Al Gore, Global Warming and Vicarious Veganism

In my FindLaw column yesterday, I argued that Al Gore undermines his ability to act as a spokesman for combating global warming by living in a very large house and jetting around the world --- even though he "carbon balances," i.e., pays green causes to plant trees, cover landfill and take other actions that compensate for his own generation of greenhouse gases. I compare these compensating measures to the purchase of papal indulgences and the payment of substitute soldiers by Civil War draftees. (I go on, however, to praise Gore's policy proposals.)

Here I want to add another example. Suppose I think that it's wrong to eat animals and animal products (as in fact I do) but that I really like the taste of meat. Could I discharge my moral obligation (as I see it) to be a vegan by continuing to pack away the hamburgers and steaks but pay a carnivore to convert to veganism so that I "meat balance?" The very idea seems absurd.
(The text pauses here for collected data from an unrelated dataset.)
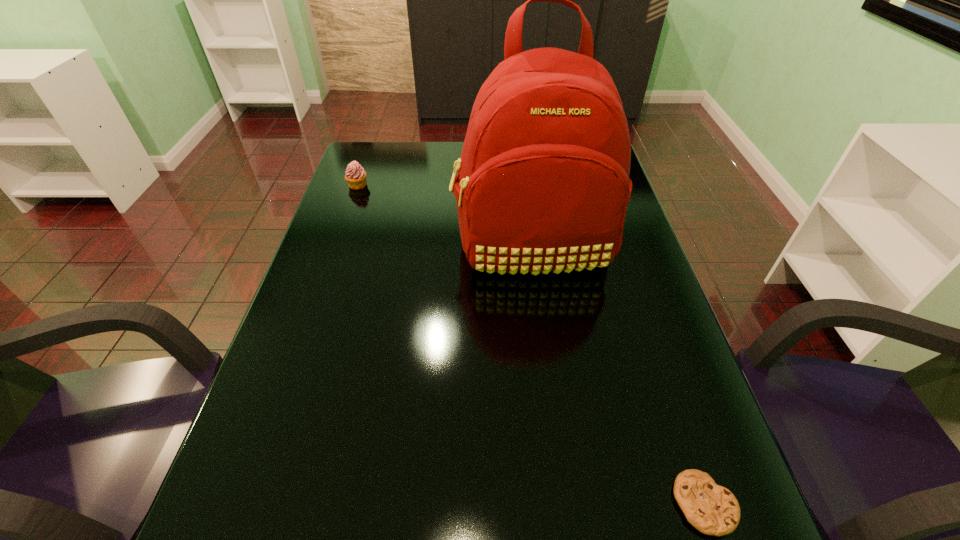 Locate an element on the screen. The width and height of the screenshot is (960, 540). the second nearest object is located at coordinates (543, 185).

I want to click on backpack, so click(x=543, y=185).

Locate an element on the screen. The width and height of the screenshot is (960, 540). the farthest object is located at coordinates (355, 175).

Locate an element on the screen. This screenshot has width=960, height=540. the second shortest object is located at coordinates (355, 175).

The image size is (960, 540). I want to click on the shortest object, so click(x=712, y=509).

Where is `cookie`? This screenshot has width=960, height=540. cookie is located at coordinates (712, 509).

Image resolution: width=960 pixels, height=540 pixels. I want to click on vacant area situated on the front-facing side of the second nearest object, so click(547, 363).

Identify the location of free space located 0.220m on the front of the farthest object. The width and height of the screenshot is (960, 540). (340, 235).

At what (x,y) coordinates should I click in order to perform the action: click on vacant space located 0.340m on the back of the cookie. Please return your answer as a coordinate pair (x, y). The height and width of the screenshot is (540, 960). Looking at the image, I should click on (643, 322).

The width and height of the screenshot is (960, 540). Identify the location of object at the near edge. (712, 509). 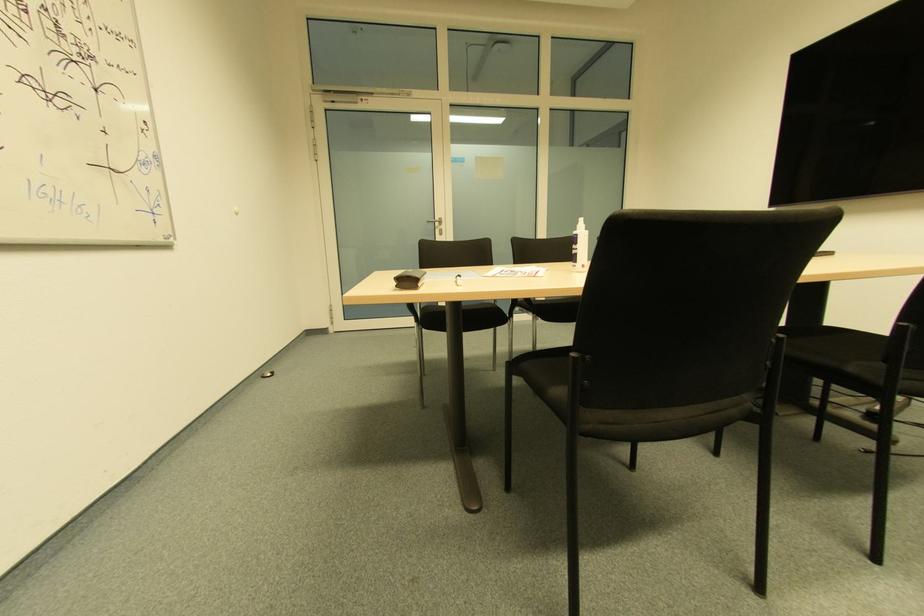 Identify the location of white marker. (458, 280). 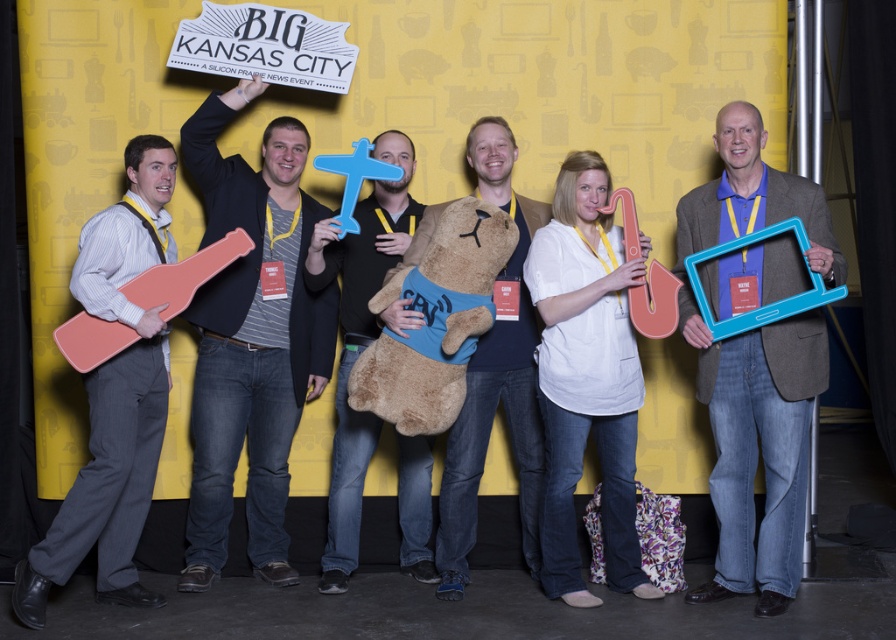 Which is in front, point (700, 586) or point (139, 586)?

Point (139, 586) is more forward.

Which of these two, blue plastic frame at center or brushed wood guitar at left, stands taller?

blue plastic frame at center is taller.

The height and width of the screenshot is (640, 896). What do you see at coordinates (756, 369) in the screenshot?
I see `blue plastic frame at center` at bounding box center [756, 369].

Locate an element on the screen. This screenshot has width=896, height=640. blue plastic frame at center is located at coordinates (756, 369).

Between blue plastic frame at center and striped cotton shirt at center, which one is positioned higher?

striped cotton shirt at center

Does point (785, 195) lie behind point (237, 189)?

No, it is in front of (237, 189).

Where is `blue plastic frame at center`? blue plastic frame at center is located at coordinates (756, 369).

Is the position of striped cotton shirt at center more distant than that of brushed wood guitar at left?

Yes, it is behind brushed wood guitar at left.

Does striped cotton shirt at center appear under brushed wood guitar at left?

But I've been wondering whether this sort of comparison is unfair to Gore. Perhaps his real mistake was in referring to global warming as a "moral issue," and thereby implying that each of us has a moral duty to future inhabitants of the planet. If global warming is just a policy matter, then all we should really care about is the bottom line. Or perhaps there is a species of moral actions that we should evaluate simply by our net impact. So that maybe it is morally permissible to buy one's way out of some obligations but not others. I certainly have the intuition that this is so. I also have the intuition that vicarious veganism clearly doesn't work, while vicarious carbon neutrality is closer to the line of the permissible. Another clear example: I can't discharge my duty not to commit murder by going on a killing spree and then saving an equal number of other lives. However, I am quite unclear about what exactly the criteria should be for deciding when a moral duty can be discharged by payment rather than directly. Or perhaps I'm simply wrong, and all duties can be discharged vicariously? (Don't worry; I'm not armed.)